▶ **PROBLEM**
Would you go through the records below and copy each line with the string "уходят"?

▶ **PROVIDED MATERIAL**
---

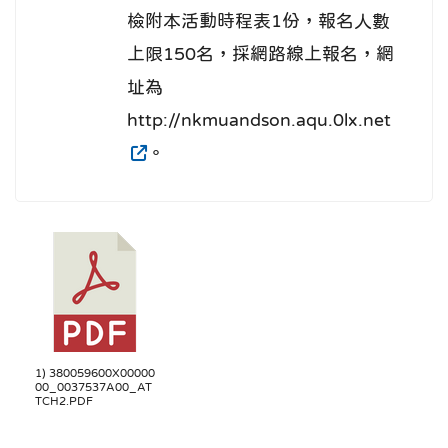
檢附本活動時程表1份，報名人數
上限150名，採網路線上報名，網
址為
http://nkmuandson.aqu.0lx.net
。
1) 380059600X00000
00_0037537A00_AT
TCH2.PDF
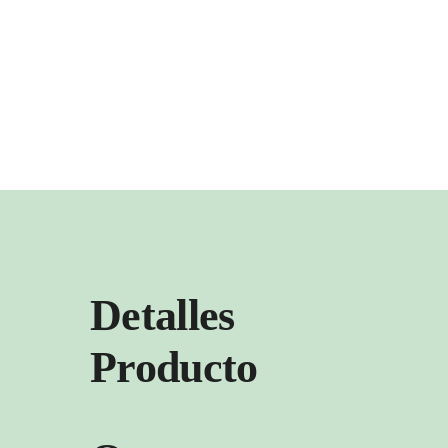
Detalles
Producto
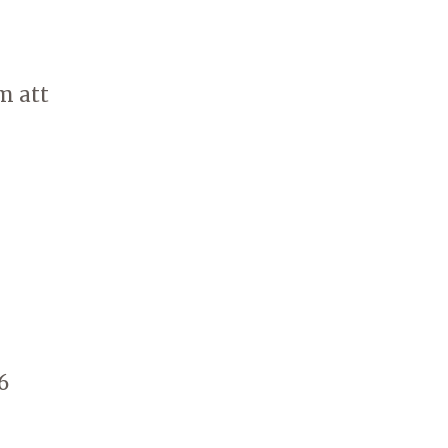
m att
h
6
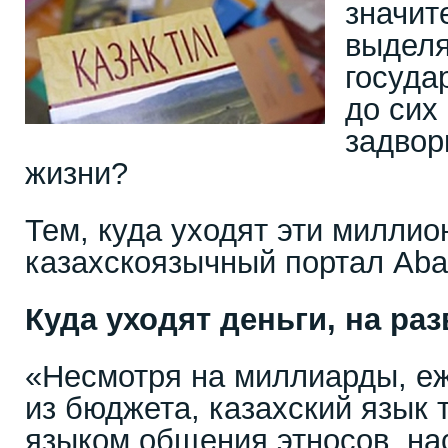
значит
выделя
госуда
до сих
задвор
жизни?
Тем, куда уходят эти миллио
казахскоязычный портал Aba
Куда уходят деньги, на ра
«Несмотря на миллиарды, е
из бюджета, казахский язык т
языком общения этносов, на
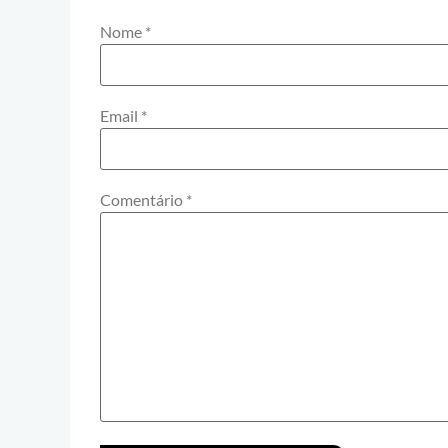
Nome
*
Email
*
Comentário
*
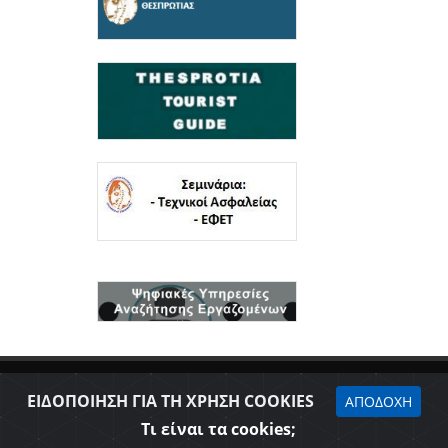
ΕΙΔΟΠΟΙΗΣΗ ΓΙΑ ΤΗ ΧΡΗΣΗ COOKIES
ΑΠΟΔΟΧΗ
Τι είναι τα cookies;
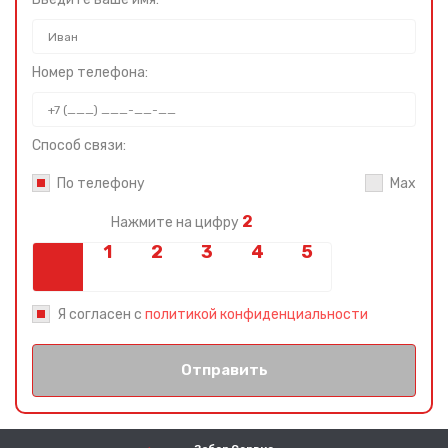
Номер телефона:
Способ связи:
По телефону
Max
2
Нажмите на цифру
Я согласен с
политикой конфиденциальности
Отправить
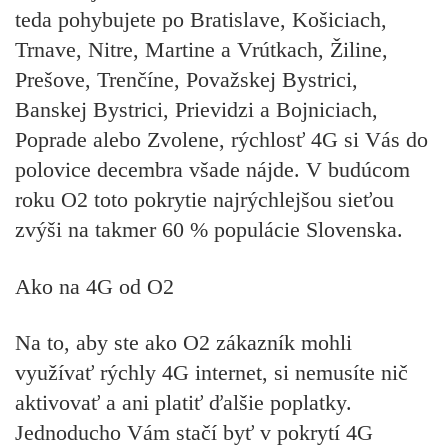
teda pohybujete po
Bratislave, Ko
š
iciach,
Trnave, Nitre, Martine a Vrútkach,
Ž
iline,
Pre
š
ove, Tren
čí
ne, Pova
ž
skej Bystrici,
Banskej Bystrici, Prievidzi a Bojniciach,
Poprade alebo Zvolene
, rýchlosť 4G si Vás do
polovice decembra všade nájde. V budúcom
roku O2 toto pokrytie najrýchlejšou sieťou
zvýši na takmer 60 % populácie Slovenska.
Ako na 4G od O2
Na to, aby ste ako O2 zákazník mohli
využívať rýchly 4G internet, si nemusíte nič
aktivovať a ani platiť ďalšie poplatky.
Jednoducho Vám stačí byť v pokrytí 4G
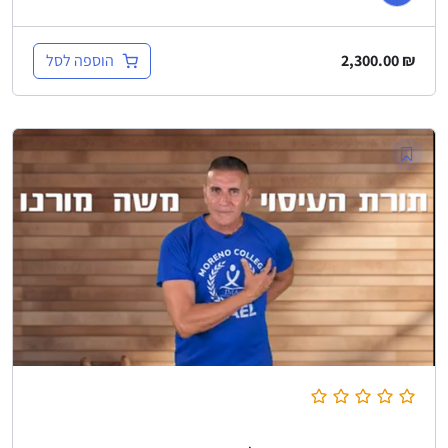
הוספה לסל
2,300.00
₪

---

▶ **PROBLEM SOLUTION**
Тем, куда уходят эти миллио
Куда уходят деньги, на ра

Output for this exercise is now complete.